::: Records supplied :::

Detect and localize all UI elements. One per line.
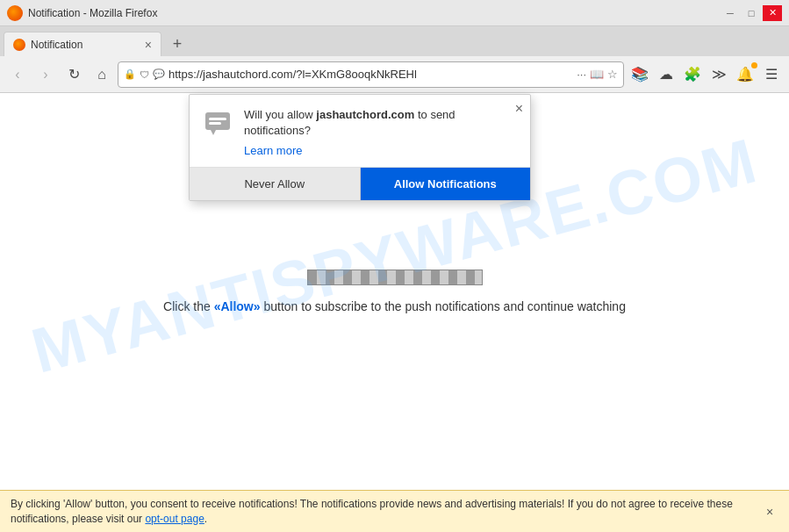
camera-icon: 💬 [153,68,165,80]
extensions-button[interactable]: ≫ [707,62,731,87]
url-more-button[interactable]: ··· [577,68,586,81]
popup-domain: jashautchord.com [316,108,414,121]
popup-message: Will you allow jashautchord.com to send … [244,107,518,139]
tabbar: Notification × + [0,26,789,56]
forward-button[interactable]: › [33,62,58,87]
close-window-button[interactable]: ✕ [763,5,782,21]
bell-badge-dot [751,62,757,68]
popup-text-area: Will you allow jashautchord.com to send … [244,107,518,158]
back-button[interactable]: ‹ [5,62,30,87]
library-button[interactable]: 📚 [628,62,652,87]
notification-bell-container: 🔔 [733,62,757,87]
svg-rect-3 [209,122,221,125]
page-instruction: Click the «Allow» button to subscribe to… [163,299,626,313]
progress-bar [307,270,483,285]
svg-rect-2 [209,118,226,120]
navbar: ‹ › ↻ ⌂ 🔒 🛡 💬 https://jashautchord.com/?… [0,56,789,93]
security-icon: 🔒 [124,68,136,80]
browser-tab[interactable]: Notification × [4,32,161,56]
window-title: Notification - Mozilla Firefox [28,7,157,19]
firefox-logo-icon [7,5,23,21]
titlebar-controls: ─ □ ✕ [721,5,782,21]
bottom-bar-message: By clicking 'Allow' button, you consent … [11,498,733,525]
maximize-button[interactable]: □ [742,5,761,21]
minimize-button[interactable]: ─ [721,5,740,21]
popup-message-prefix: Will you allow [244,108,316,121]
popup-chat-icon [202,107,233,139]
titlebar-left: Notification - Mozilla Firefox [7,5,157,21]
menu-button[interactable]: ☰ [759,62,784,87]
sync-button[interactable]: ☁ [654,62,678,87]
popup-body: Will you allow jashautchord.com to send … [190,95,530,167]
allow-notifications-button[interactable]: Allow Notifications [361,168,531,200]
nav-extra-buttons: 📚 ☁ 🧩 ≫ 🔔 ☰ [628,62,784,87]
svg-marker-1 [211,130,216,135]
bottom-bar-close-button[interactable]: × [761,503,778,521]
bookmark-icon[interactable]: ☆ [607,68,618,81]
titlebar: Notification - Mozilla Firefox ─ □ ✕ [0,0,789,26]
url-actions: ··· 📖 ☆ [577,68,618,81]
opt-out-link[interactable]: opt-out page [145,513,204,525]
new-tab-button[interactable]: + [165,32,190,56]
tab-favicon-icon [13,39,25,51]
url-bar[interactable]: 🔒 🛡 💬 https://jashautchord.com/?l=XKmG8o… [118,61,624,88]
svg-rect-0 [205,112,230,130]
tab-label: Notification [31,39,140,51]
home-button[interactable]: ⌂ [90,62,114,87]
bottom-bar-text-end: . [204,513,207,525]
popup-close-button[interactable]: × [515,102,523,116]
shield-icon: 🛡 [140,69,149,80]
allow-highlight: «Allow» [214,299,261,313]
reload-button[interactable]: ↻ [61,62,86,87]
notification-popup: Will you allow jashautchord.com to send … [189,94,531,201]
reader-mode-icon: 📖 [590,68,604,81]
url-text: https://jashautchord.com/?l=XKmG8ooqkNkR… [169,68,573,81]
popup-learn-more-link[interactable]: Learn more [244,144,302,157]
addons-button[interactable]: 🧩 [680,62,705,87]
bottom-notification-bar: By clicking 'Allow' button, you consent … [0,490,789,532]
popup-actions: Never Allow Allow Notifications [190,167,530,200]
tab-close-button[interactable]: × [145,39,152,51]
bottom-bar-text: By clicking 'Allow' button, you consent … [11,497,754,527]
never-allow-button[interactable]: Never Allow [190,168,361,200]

:::

Work out the number of lines in the records containing the word "https". Write only that number.

- _Result of the task_: 3